Lossless and Lossy Memory I/O Link Compression for Improving Performance of GPGPU Workloads

- Hide Paper Summary

Paper Title: Lossless and Lossy Memory I/O Link Compression for Improving Performance of GPGPU Workloads
Link: https://dl.acm.org/doi/10.1145/2370816.2370864
Year: PACT 2012
Keyword: Compression; Memory Compression; GPGPU; Floating Number Compression

Back

Highlight:

Speculatively fetching a block in full size when cache miss happens. In fact if the paper has statistics on average size of compressed block on cache misses, it can only fetch the first few chunks, and decide whether to fetch the rest if the actual number of higher.

Questions

I don’t get why decompression algorithm needs the size of a block? I think most compression algorithm has the size after compression implied in the compression header? Or at least you can always figure out that implicitly during decompression? I am asking this because even if you have the size, it is on 16 byte granularity. The actual compressed size should be precise in bit unit. So even if some peculiar algorithm does need that number, having a number rounded to 16 bytes would help very little, I guess.
If lossy and loseless compression are both applied for floating point numbers, that memory region should store compression metadata for both compression types, which requires more bits. How does the hardware map such a special area?

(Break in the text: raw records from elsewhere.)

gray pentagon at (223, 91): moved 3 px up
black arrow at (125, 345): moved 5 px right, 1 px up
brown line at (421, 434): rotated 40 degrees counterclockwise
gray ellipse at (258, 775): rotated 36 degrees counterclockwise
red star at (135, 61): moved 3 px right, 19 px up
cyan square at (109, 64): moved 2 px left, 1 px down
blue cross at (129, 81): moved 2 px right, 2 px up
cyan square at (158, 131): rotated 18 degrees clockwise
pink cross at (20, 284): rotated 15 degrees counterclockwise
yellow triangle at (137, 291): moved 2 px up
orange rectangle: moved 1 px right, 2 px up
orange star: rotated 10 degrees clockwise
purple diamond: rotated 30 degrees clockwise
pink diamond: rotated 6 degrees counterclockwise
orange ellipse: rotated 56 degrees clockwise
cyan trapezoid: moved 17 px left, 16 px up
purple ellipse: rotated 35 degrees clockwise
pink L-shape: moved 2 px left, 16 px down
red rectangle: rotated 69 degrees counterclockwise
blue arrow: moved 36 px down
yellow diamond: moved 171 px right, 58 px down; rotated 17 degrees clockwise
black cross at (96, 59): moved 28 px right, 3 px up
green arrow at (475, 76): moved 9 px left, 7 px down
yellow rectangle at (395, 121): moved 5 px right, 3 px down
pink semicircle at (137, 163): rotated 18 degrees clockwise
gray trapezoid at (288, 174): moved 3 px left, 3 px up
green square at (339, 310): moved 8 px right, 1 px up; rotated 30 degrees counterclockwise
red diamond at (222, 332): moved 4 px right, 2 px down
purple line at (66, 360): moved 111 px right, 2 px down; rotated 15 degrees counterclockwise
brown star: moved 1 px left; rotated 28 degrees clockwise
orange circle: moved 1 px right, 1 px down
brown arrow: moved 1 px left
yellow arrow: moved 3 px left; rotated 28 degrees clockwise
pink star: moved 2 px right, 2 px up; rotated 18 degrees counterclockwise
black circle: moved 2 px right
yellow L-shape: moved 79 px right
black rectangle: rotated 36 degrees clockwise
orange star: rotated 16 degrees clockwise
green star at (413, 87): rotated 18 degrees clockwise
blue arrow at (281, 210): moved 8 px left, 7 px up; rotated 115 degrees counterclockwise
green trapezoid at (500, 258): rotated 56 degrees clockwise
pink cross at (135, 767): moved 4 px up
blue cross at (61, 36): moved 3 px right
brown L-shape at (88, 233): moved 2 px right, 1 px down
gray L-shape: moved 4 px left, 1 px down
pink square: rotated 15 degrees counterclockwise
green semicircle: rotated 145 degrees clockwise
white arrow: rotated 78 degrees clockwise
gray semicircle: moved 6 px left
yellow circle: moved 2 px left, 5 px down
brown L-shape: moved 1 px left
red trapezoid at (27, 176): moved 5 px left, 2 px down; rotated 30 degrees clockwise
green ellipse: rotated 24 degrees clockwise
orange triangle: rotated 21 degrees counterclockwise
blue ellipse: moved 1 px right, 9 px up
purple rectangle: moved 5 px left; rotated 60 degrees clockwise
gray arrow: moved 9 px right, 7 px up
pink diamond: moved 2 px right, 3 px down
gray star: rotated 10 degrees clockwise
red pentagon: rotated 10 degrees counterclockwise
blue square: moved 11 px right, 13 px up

This paper proposes adding memory compression to GPGPU memory architecture for improving performance with reduced bandwidth consumption. Although many previous publications focus on saving storage and providing larger effective memory, this paper explores another aspect of memory compression: Saving memory bandwidth for memory-bound GPGPU workloads. The paper points out that GPU workloads often have better compressibility than CPU workloads for two reasons. First, GPGPUs are designed to process input data in a massively parallel manner, with the same “kernel”. The input data, therefore, is usually arrays of integers or floating point numbers of the same type, which can be easily compressed. In addition, real-world workloads observe high degrees of locality, further enabling highly efficient compression. Second, GPGPU architectures execute a kernel in SIMT manner, spawning multiple hardware threads sharing the same set of control signals and SIMD data path. Multiple memory access requests may be generated per memory operation in the kernel, since all threads in the SIMT architecture execute the same instruction. As a result, GPGPU designers tend to use larger block sizes to amortize the cost of block fetching with high access locality of the threads. For example, the simulated platform of this paper uses an architecture with 32 threads per warp. Assuming 4-byte access granularity per thread, and highly regular access pattern (e.g. all threads’ accesses are in a consecutive chunk of memory), the memory controller will need to fetch a 128-byte block to satisfy all memory operations within one DRAM access. Larger blocks, as pointed out by previous papers also, are more prone to yield higher compressibility, which is ideal for memory compression.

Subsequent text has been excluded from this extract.